Responding to the British Prime Minister’s net zero speech on Wednesday 20 September, Esin Serin highlights the contradictions in the announcements and what the U-turn means for business, consumers and the UK’s net zero pathway.

In a speech on Wednesday, Britain’s Prime Minister Rishi Sunak announced a new approach to meeting net zero emissions which will “embrace with even greater enthusiasm the incredible opportunities of green industry.”

It is true that the large-scale investments required to transform the British economy towards net zero – the majority of which will need to come from the private sector – could open up important growth opportunities where domestic firms and innovators are able to create products and services competitively and meet growing global demand. But business requires certainty to invest.

The Independent Review of Net Zero gave the Government a firm warning against a stop-start approach to net zero policy, voicing industry concerns that sudden policy changes “reduce investor and developer confidence, increasing the cost of capital and overall cost of decarbonisation.”

Moving the phase-out date for the sale of new petrol and diesel vehicles (deemed “immovable” just a few months ago) is exactly the kind of policy uncertainty that puts business investment at risk and undermines the UK’s ability to capture opportunities of green industry. Some car manufacturers themselves were among the first to voice their anger when rumours leaked that the Prime Minister was looking to relax the phase-out date.

Bringing people along

Sunak was clear in his intention to remove “unacceptable costs on hard-pressed British families” throughout his speech, but failed to acknowledge that how the costs and benefits of net zero distribute across society is not pre-destined by the targets themselves – it is a political choice.
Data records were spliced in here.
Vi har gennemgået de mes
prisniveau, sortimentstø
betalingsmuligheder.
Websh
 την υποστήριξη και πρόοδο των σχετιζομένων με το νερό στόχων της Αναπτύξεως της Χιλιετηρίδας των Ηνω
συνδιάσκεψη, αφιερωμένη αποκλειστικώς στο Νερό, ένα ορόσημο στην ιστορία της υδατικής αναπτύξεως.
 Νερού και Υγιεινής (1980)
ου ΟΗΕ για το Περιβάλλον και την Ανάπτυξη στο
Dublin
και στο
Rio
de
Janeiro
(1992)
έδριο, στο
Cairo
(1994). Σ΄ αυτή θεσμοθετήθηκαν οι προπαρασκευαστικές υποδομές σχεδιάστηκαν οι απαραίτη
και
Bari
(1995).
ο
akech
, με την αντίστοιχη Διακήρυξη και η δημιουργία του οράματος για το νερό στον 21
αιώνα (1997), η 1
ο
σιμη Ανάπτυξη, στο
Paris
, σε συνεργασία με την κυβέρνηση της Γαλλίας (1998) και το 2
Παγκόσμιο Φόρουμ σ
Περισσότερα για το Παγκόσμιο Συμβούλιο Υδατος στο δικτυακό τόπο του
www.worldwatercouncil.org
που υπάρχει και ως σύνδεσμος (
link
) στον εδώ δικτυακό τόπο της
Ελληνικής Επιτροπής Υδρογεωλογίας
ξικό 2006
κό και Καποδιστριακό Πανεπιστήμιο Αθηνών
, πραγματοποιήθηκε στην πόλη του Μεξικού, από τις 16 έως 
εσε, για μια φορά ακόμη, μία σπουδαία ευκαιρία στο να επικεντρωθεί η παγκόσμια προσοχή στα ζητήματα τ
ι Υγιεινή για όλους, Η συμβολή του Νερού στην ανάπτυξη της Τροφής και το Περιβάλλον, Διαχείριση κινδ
A recent analysis estimated that delayed action on deploying renewables, insulation, rooftop solar panels, heat pumps and electric vehicles added up to £2,150 to UK household bills in 2022.

The Prime Minister’s ambition to mitigate “unacceptable costs” would have been much better served by targeting support to families who will find it most difficult to make the necessary transitions, rather than defaulting to the kind of policy delays and exemptions he set out on heat pump and energy efficiency plans.

A credible path to net zero

In his speech, Sunak quoted the Climate Change Committee in saying “you don’t reach net zero simply by wishing it.” It is welcome that the Prime Minister reiterated numerous times that the Government remains committed to net zero, but the presence of a target on its own amounts to wishful thinking in the absence of a credible policy programme to deliver it.

Moving the phase-out date for the sale of new petrol and diesel cars to 2035 represents a three-year delay in comparison to the Climate Change Committee’s Sixth Carbon Budget advice. The Prime Minister’s defence for the delay was the upfront cost of an electric vehicle still being high. He went on to state that the costs are reducing and that he expects most of the cars sold by 2030 to be electric.

It was almost ironic that, in building his argument, Sunak made the comparison with offshore wind for which “costs have fallen by 70% more than we projected in 2016.” The costs of offshore wind did not fall as a result of the Government taking a step back and delaying action; they fell because the Government stepped in to provide long-term revenue certainty to industry – in particular through its flagship Contracts for Difference scheme – which drove large-scale technological deployment and innovation.

Even before yesterday’s weakening of various net zero policies, there were serious concerns about the UK’s ability to deliver on its 2050 target. With the costs of inaction vastly outweighing the price of action, any divergence from its pathway to net zero would be an economic as much as an environmental failure for the UK.

This should be time for the UK to double down on net zero policy, not delay.